We came to Skopje, the capital of what is now called North Macedonia, in early morning with cold dew drops still dotting all surfaces. This was to be an attempt to see the city as Mother Teresa saw her birthplace.
Though of Albanian descent, the woman who would become St. Teresa of Calcutta was born in 1910 in Skopje, then part of the Kosovo district of the Ottoman Empire. She lived there until she was 18. During our visit, nearly a century after her birth, the country is still called Macedonia but a dispute over the name would lead them to officially change it to North Macedonia some years later.
The most popular tourist walk starts at the Old Railway Station, down Macedonia Street to the Mother Teresa Memorial House, which opened in 2009 on the former site of the Sacred Heart of Jesus Roman Catholic Church, where she was baptized the day after her birth. Inside the free attraction some of her relics are preserved, as well as a museum with sculptures of her and her family.
But we began our walk at the memorial of the actual home where Mother Teresa was born and raised. The house is gone now and the spot is near the country’s largest square, Macedonia Square, which stretches to both sides of the Vardar River, and is surrounded by ornate, impressive structures.
This square is where Macedonians declared independence from Yugoslavia in 1991. It includes a statue of Alexander the Great, a figure Greece heatedly claims as a cultural icon. Indeed, Greece also objected to the use of the name Macedonia, saying it could allow the country to lay claim to the name’s heritage and then possibly the whole region. The UN suggested the name change in 2019. It’s all a sticky topic. In early 2019, now North Macedonians showed their feelings at a German handball match by wearing Alexander-like helmets.
Mother Teresa’s birthplace memorial is simple. “Here was the house where on 26-08-1910 was born Gondza Bojadziu Mother Thereza” Her message to the world is also inscribed: “The world is not hungry for bread, but for love.”
When Mother Teresa was 18, she moved to Ireland, then India, where she spent most of her life giving service to the poorest of the poor while living among them. Her list of accomplishments is astounding.
North Macedonians are understandably proud of this woman, who won the 1979 Nobel Peace Prize and was canonized by the Roman Catholic Church in 2016.

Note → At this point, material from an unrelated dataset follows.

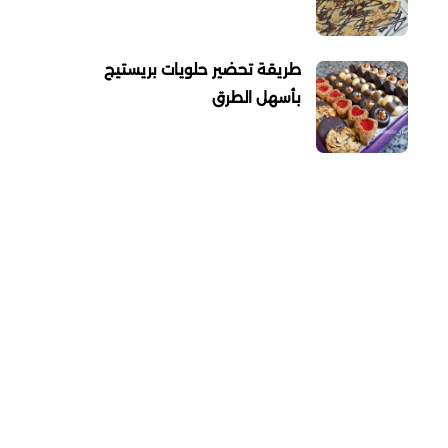
طريقة تحضير حلويات بريستيج
بأسهل الطرق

According to one biography, she was fascinated by missionary work as a small child and decided by 12 to dedicate her life to religious service.
From the nearby square, we crossed over the Vardar as Mother Teresa would have done on the grand arched Stone Bridge. It’s the main element of Skopje’s coat of arms and was built on Roman foundations in the 15th Century.
From there, we entered the enormous Skopje Old Bazaar, dating to the 12th Century. Tour guides say it is the second biggest Ottoman bazaar of its kind in Europe after the Grand Bazaar in Istanbul. Inside are oddly shaped blocks, covered areas, narrow stone alleys and bigger squares, some scented with walnut baklava.
It has restaurants and cafes, traditional craftspeople, hotels and houses of worship. You name it. Windows are crowded with hundreds of pairs of the handmade leather “peasant shoes,” and locals bustled about. We tried to imagine Mother Teresa in her youth shopping in these streets, which are now also full of souvenir stalls and communist-era antiques and military memorabilia.
Next to the bazaar and just outside the old city area is the Skopje Fortress, called “Kale,” dating back to the 6th Century and still under excavation.
Mother Teresa returned to Skopje four times after she left at 18. The last time was in 1979 when she opened a house for her order.
We liked to wonder if she got to enjoy of any the city’s pleasures, the pastries, the Ratija fruit brandy. We hope that she did.